Given information:
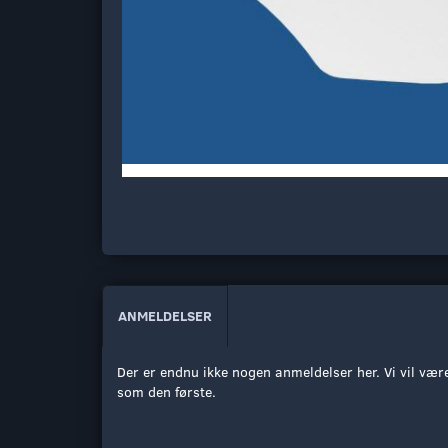
ANMELDELSER
Der er endnu ikke nogen anmeldelser her. Vi vil vær
som den første.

What is required:
Copy out nothing but text: transcribe the listing exactly and skip each picture.

Response to this exercise:
ANMELDELSER
Der er endnu ikke nogen anmeldelser her. Vi vil vær
som den første.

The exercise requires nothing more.